La semaine dernière, elle était très énervée contre ceux qui poursuivaient les sorties groupées. « Faut arrêter de courir les amis », avait-elle enjoint le club. Notre infirmière intérimaire travaille toujours dans son entreprise du pourtour de l’étang de Berre. « Les urgences, de la prévention et, avec les médecins du site, le tour des services pour rassurer et répondre aux questions ». Quelques cas suspects ont été évacués. « Je suis aussi sollicitée par des collègues qui travaillent en hôpital. Comme j’ai une formation d’infirmière de bloc opératoire, je sais me servir d’un respirateur, je connais les gestes techniques ». Elle a renseigné ses disponibilités sur le site de l’AP-HM et s’est portée volontaire à l’hôpital d’Aubagne où elle bossera le week-end prochain. « Je suis partagée, avoue-t-elle. Parce que je m’occupe de ma grand-mère, de mes parents et de mes enfants. Mais je le ressens comme un devoir. Je dois aider les copines épuisées ».

Ses enfants ? « Exceptionnels ! Je leur laisse un programme le matin, et ils mettent beaucoup de bonne volonté à le suivre. »

 

Jean-Luc : « Je suis débordé. C’est la bonne surprise ».

Du groupe c’était celui pour qui je m’inquiétais le plus. Pas à cause de sa personnalité – Jean-Luc est un dur à cuir -, mais parce qu’il devait faire face à un empilement de défis. Sa compagne se remet d’une opération à l’autre bout de la France, en Bretagne, et il ne l’a plus vue depuis trois semaines. Son travail est totalement bouleversé par le confinement.
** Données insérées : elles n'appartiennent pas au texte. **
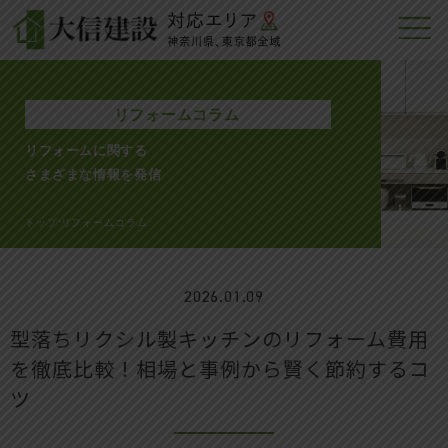
リフォームコラム
リフォームに関する
さまざまな情報を発信
トップ
リフォームコラム
>
2026.01.09
型落ちリクシル製キッチンのリフォーム費用
を徹底比較！相場と事例から賢く節約するコ
ツ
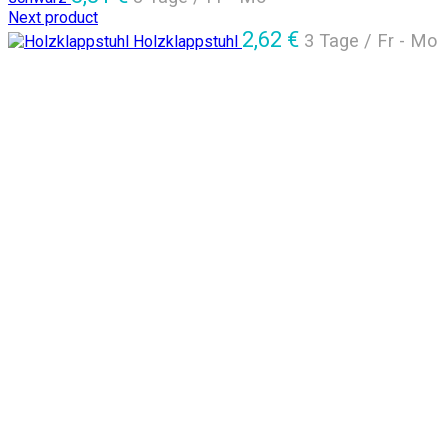
Next product
2,62
€
3 Tage / Fr - Mo
Holzklappstuhl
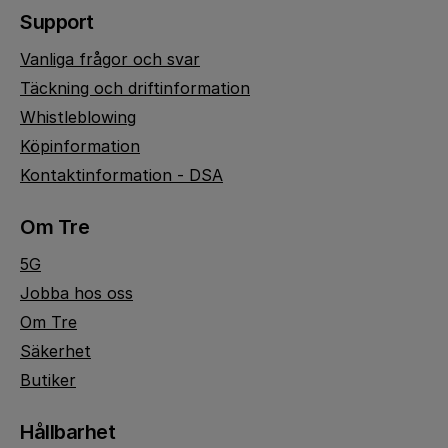
Support
Vanliga frågor och svar
Täckning och driftinformation
Whistleblowing
Köpinformation
Kontaktinformation - DSA
Om Tre
5G
Jobba hos oss
Om Tre
Säkerhet
Butiker
Hållbarhet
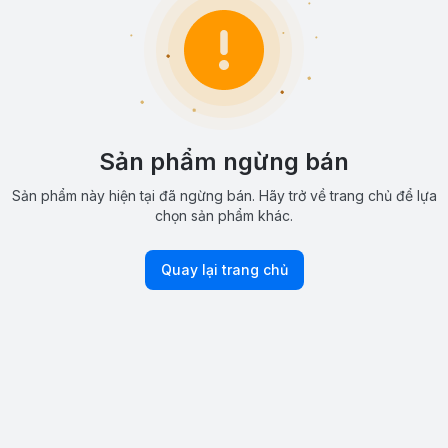
Sản phẩm ngừng bán
Sản phẩm này hiện tại đã ngừng bán. Hãy trở về trang chủ để lựa
chọn sản phẩm khác.
Quay lại trang chủ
Directeur commercial d’un fabricant de pièces médicales, il ne peut plus se déplacer chez ses clients hôpitaux, pharmacies, maisons de santé, ni surtout encadrer ses équipes sur le terrain. « Le télétravail n’était pas dans nos pratiques. Il a fallu s’y mettre et tout inventer. Je suis débordé ». Et le manager d’instituer chaque matin avec ses équipes éparses un petit-déjeuner par Skipe pour commencer la journée. L’occasion d’échanges libres avant d’aborder le travail, « et de se lâcher ! ». Le reste du temps, Jean-Luc s’organise. Il cuisine et a pris deux kilos ! Pratique le jogging à un rythme tranquille. Consacre ses soirées aux séries. Son conseil en la matière : Veronica Mars (4 saisons) qui met en scène des ados américains. Une fois par semaine, il va faire un très gros marché pour livrer son oncle et sa mère, strictement confinés chacun chez soi. Bref, un confinement bien rempli !

 

Hocine et Karine : « L’avenir économique rajoute du stress au stress »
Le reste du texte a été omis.